» DATA EXTRACTS
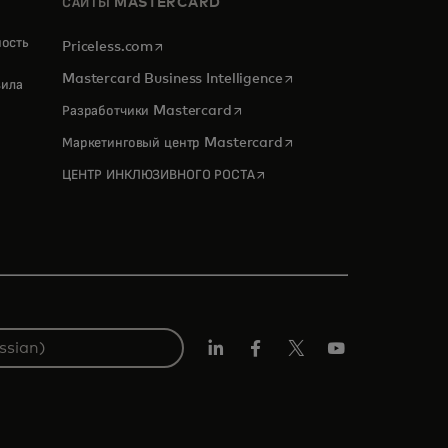
САЙТЫ MASTERCARD
ность
opens in a new tab
Priceless.com
opens in a new tab
Mastercard Business Intelligence
ила
opens in a new tab
Разработчики Mastercard
opens in a new tab
Маркетинговый центр Mastercard
opens in a new tab
ЦЕНТР ИНКЛЮЗИВНОГО РОСТА
LinkedIn
Facebook
X
YouTube
(ранее
Twitter)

» DIRECTIONS FOR THIS TASK
Repeat every entry exactly. Do not include the pictures.

» ANSWER TO THE EXERCISE
САЙТЫ MASTERCARD
ность
opens in a new tab
Priceless.com
opens in a new tab
Mastercard Business Intelligence
ила
opens in a new tab
Разработчики Mastercard
opens in a new tab
Маркетинговый центр Mastercard
opens in a new tab
ЦЕНТР ИНКЛЮЗИВНОГО РОСТА
LinkedIn
Facebook
X
YouTube
(ранее
Twitter)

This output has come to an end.